もしかしてアーロンはこう見えて意外と面倒見が良いのかもしれない。
「もしかして、アーロンがコイツ等の面倒を見てるのか?」
「まあな。俺はヘリのパイロットでもあるからコイツ等を運ぶのも仕事の内だ。覚醒者同士だし今は一緒の窓際族ってところだな。」
「なら飯を食ったら最初にお前らの実力を見せてもらおうか。」
「ちょっと待てよ!俺らを数に入れるんじゃねえ!」
どうやらしばらく戦いから離れていたせいで牙が抜け落ちてしまっているので精神から鍛え直す必要がありそうだ。

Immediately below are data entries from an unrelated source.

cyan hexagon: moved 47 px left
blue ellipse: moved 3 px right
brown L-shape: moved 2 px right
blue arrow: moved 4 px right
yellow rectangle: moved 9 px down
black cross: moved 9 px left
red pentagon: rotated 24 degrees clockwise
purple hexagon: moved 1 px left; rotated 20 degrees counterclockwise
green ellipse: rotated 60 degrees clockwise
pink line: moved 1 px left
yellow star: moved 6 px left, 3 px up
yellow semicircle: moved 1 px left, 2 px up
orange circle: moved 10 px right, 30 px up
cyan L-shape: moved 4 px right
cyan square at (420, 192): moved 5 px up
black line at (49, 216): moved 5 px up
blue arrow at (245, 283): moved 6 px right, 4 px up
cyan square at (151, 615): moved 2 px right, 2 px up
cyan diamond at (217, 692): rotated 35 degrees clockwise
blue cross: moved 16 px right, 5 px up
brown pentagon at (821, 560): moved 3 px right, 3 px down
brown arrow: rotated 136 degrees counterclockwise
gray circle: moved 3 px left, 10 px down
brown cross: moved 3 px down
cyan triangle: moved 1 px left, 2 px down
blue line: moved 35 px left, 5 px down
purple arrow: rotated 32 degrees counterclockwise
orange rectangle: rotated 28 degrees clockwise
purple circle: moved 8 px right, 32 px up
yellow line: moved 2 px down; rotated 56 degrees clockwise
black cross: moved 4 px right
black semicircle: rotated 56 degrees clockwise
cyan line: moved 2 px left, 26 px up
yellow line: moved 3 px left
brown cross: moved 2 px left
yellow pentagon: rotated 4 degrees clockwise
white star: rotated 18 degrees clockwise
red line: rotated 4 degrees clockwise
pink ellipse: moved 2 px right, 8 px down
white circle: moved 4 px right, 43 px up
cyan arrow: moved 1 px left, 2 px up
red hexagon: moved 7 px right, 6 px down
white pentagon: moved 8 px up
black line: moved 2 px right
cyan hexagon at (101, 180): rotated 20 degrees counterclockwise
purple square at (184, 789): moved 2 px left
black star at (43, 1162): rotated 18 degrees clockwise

これならオーストラリアで命令違反の末に死んだ時の方がまだ良かった。
あの時には戦意だけは持っていたから愚直でも戦う意思を見る事が出来た。
仕方なく俺は刀を取り出すとそれを抜き放ち少年へと向ける。
「今回は首が飛ばされたいみたいだな。良いからまずは全員をここに呼んで来い!」
「飯の後じゃないのかよ。」
「気が変わっただけだ。お前らを半殺しにしてからじっくりと飯にすれば良い。」
すると呼ばなくても騒ぎを聞きつけて他の奴らも集まって来るので、どうやら今も仲は悪くないみたいだ。
「久しぶりだなお前ら。」
「ぎゃーーー!」
「出たーーー!」
すると殆どの奴がお化けでも見た様に顔を青ざめさせると叫び声をあげた。
どうやら仲が良いのは人間関係だけでなく、戦闘面においても同じのようだ。
「これはかなりの重傷だな。」
「まだ怪我はしてない様に見えるぞ。」
「これから精神を叩き直して代わりに体が重症になるんだよ。それよりも早く構えないと本気で殺すぞ。あの時と違って蘇生薬は大量にストックがあるからな。死にたくない奴から掛かって来い。最後に来た奴はもれなく死んでもらう。」
「ヤバイ!アイツはやると言ったら必ずやる奴だ!」
「だからここに来たくなかったんだよ!」
「何を悠長な事を言ってるのよ!1番手は私が貰ったからね!」
「狡いぞ!一斉にかかれば全員が1番手だだろう!」
そう言って全員が一斉に飛び掛かって来るけど、それはお前らの考えであって相手がそう思っているとは限らない。
「全員が一番って事は全員がビリでもあるんだよな。」
「「「「「「な!」」」」」」
俺は予告通りに容赦なく全員の首へと一撃を入れて胴から切り離した。
そして、ほとんど同時に頭が地面へと落下し、血を吹き出しながら体が地面へと倒れる。
「やっぱりお前はクレイジーボーイだな。」
「日本に帰ってからも良く言われるよ。」
その後、俺は彼らが完全に死ぬのを待ってから体と首を重ねて蘇生薬を使い生き返らせた。